Data extracts:
[Start of Attachment]

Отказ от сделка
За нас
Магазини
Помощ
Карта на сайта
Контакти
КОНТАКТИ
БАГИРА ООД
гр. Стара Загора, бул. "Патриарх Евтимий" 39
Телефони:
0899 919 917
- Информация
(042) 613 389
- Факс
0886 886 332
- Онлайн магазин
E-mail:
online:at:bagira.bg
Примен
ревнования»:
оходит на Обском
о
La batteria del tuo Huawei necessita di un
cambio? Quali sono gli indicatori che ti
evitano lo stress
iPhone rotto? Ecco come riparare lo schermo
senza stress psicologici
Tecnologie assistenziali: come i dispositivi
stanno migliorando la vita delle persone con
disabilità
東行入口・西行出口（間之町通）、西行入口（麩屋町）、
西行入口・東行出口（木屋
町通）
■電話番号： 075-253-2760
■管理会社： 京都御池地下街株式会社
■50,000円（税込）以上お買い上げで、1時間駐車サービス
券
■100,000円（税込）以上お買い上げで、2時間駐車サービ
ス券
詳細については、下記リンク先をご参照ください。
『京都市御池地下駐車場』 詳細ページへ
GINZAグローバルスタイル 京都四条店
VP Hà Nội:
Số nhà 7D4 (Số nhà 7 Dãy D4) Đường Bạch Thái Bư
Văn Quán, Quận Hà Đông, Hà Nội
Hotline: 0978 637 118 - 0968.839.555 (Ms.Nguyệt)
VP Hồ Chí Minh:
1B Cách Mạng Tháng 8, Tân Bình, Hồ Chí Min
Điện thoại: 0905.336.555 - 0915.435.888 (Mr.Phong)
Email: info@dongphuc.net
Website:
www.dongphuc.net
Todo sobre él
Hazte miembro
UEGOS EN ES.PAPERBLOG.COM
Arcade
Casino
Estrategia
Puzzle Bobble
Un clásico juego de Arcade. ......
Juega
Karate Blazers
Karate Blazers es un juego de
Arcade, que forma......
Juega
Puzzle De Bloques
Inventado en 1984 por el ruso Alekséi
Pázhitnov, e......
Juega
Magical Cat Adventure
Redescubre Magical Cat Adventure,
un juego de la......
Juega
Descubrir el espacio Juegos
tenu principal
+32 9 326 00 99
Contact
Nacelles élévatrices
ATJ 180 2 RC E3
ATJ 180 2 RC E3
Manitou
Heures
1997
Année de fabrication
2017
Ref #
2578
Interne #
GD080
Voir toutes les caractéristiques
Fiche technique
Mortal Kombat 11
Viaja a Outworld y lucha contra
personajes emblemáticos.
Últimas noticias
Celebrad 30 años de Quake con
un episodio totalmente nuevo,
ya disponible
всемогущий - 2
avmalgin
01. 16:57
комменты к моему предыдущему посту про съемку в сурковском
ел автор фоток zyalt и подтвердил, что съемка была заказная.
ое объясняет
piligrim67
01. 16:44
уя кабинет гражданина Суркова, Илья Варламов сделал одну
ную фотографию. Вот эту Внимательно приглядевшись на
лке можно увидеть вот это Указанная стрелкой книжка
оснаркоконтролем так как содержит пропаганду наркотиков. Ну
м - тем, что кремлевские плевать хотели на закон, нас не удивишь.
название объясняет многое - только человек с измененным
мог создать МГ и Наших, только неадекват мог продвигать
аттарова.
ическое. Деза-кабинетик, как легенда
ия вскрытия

[End of Attachment]

Exercise: Word for word, restate the entries from the first line to the line that has "La batteria del tuo Huawei necessita di un", both included, and nothing else.

Answer:
Отказ от сделка
За нас
Магазини
Помощ
Карта на сайта
Контакти
КОНТАКТИ
БАГИРА ООД
гр. Стара Загора, бул. "Патриарх Евтимий" 39
Телефони:
0899 919 917
- Информация
(042) 613 389
- Факс
0886 886 332
- Онлайн магазин
E-mail:
online:at:bagira.bg
Примен
ревнования»:
оходит на Обском
о
La batteria del tuo Huawei necessita di un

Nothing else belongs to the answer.